Violences et troubles au Sénégal : ARTICLE 19 exprime ses craintes sur les attaques et menaces faites aux médias et journalistes.


La crise politico-sociale qui secoue le Sénégal depuis le 3 mars et qui ont engendré de violents troubles à Dakar, Ziguinchor et dans d'autres parties du pays, ne laisse pas de marbre l'organisme de défense des droits humains ARTICLE 19. 

"ARTICLE 19 est très préoccupé par l’usage excessif de la force par les forces de sécurité lors des manifestations, ainsi que par la violence et la destruction des biens publics et privés pendant les émeutes", a fait savoir la directrice ARTICLE 19 Afrique de l'Ouest, Fatou Jagne dans un communiqué officialisé.

La crise et la polarisation s’étant aggravées, les médias sont devenus l’une des principales victimes de la violence, a-t-elle dénoncé, alertant sur la sécurité des journalistes et autres acteurs des médias.
"Nous sommes profondément préoccupés par les attaques et les menaces dont font l’objet les organes de presse et les journalistes et demandons à toutes les parties de respecter la liberté des médias et à s’abstenir de toute violence contre les médias", a alerté Fatou Jagne.

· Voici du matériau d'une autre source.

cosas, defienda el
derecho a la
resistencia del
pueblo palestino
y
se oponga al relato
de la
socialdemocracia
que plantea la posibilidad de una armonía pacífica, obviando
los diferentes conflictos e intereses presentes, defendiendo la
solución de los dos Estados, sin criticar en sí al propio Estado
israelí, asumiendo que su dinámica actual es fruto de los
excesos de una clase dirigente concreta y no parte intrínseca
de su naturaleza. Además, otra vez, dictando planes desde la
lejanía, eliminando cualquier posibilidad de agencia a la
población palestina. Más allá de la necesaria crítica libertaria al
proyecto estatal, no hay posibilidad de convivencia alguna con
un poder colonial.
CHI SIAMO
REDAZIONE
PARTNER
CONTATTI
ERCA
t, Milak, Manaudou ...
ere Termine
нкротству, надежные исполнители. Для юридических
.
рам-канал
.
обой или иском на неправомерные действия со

ARTICLE 19 juge inacceptables et terrifiants la coupure du signal de deux médias, Walfadjiri et Sentv par le CNRA, l’organe de régulation de l’audiovisuel et les violentes attaques contre les médias privés Radio RFM, Télévision Futur Media (TFM), le site Dakaractu, et le journal gouvernemental, Le Soleil ainsi que les violences physiques sur quatre (4) journalistes couvrant une manifestation.

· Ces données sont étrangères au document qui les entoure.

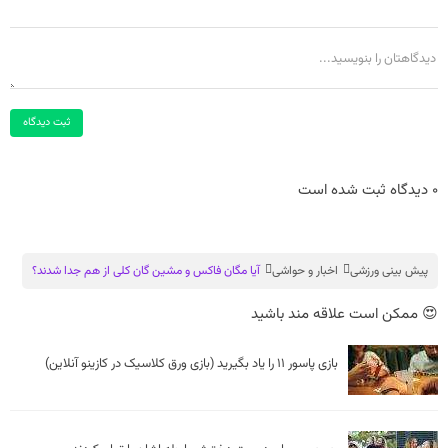
ثبت دیدگاه
0 دیدگاه ثبت شده است
پیش بینی ورزشی
اخبار و حواشی
آیا مگان فاکس و مشین گان کلی از هم جدا شدند؟
😍 ممکن است علاقه مند باشید
بازی پاسور 11 را یاد بگیرید (بازی ورق کلاسیک در کازینو آنلاین)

Pour Fatou Jagne "cibler les médias en période de crise politique n’est pas seulement dangereux pour la sécurité des journalistes, cela augmente également les tensions et le risque de préjudice. C’est une menace réelle contre une presse libre et indépendante et pour l’accès à l’information. La démocratie ne peut pas fonctionner sans la pluralité des médias et la diversité d’opinions".

Le CNRA a ordonné la coupure des signaux des deux médias après la diffusion en direct des confrontations.
L’internet a également été perturbé, et le site de cybersécurité NetBlocks a déclaré que les réseaux sociaux et les applications de messagerie étaient soumis à de sévères perturbations tout au long de la journée du vendredi 5 mars, a renseigné ARTICLE 19.

L'organisme insiste cependant sur un certain nombre d'exigences pour apaiser le climat de tension.
Face à cette escalade de violence et de tension, le Gouvernement doit prendre des mesures concrètes pour renforcer la sécurité des journalistes et protéger l’indépendance de la presse et l’accès du public à l’information, faire la lumière sur les circonstances de la mort des personnes, libérer les politiciens et activistes détenus.

Depuis le début du mois de mars, au moins 4 activistes et leaders des mouvements citoyens dont Guy-Marius Sagna sont détenus et accusés des infractions telles que menace à la sûreté de l’Etat, l’ordre public, appel à l’insurrection, etc.

ARTICLE 19 entend sou peu produire un rapport détaillé sur les atteintes aux médias et aux libertés d’expression et de manifester au Sénégal.